# Ladies Caravelle Watch



## Chromejob (Jul 28, 2006)

Included in my late mother's estate. Had a local watchsmith clean and oil it, clean up the case a bit (I clearly need to do something about the chewed up lugs, what DID my mom do with it, drop it in the Dispos-ALL?). Got it back Tuesday. Put it on a new 9mm Hirsch (the old Speidel 10mm band had been cut down to fit it, so ... 9.5mm lug?). Had this done for my sweetheart, who ... just this past weekend bought a Danish Design titanium quartz. 

Anyway.... Someone did a clumsy job luming the hands, I wonder if I should have those stripped or replaced. The dial lume is charming, but dies out within a few seconds of charging. The dial seems to have a really nice faded patina. Dunno if the gf will like it, but perhaps you will.

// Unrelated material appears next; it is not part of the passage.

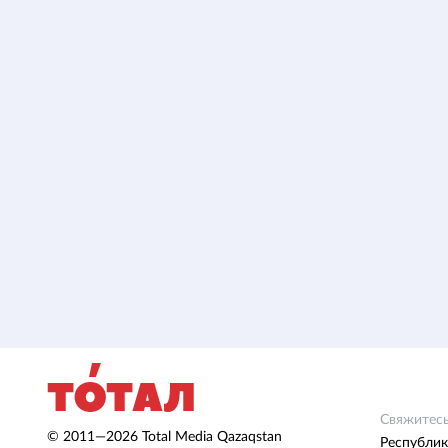
Свяжитесь
© 2011—2026 Total Media Qazaqstan
Республик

I thought that she'd had this watch much longer than the caseback indicates. I believe the dating thread says on Bulovas, L=1950s, M=1960s, N=1970s. I felt sure she had this watch earlier than 1972.... Dial and hands seem to match a 1963 model[1] being auctioned off at the moment, I wonder if she had the caseback replaced later in the watch's life. I haven't popped the back and didn't think to have the moment photographed. Would there be a clue on the movement?

[1] Link to image gallery ONLY.


----------



## Chromejob (Jul 28, 2006)

Um, no, there's another 1973 model listed which has different hands, but clearly an identical dial. Reads "Water [new line] Resistant." The older one read "Waterproof" on one line.


----------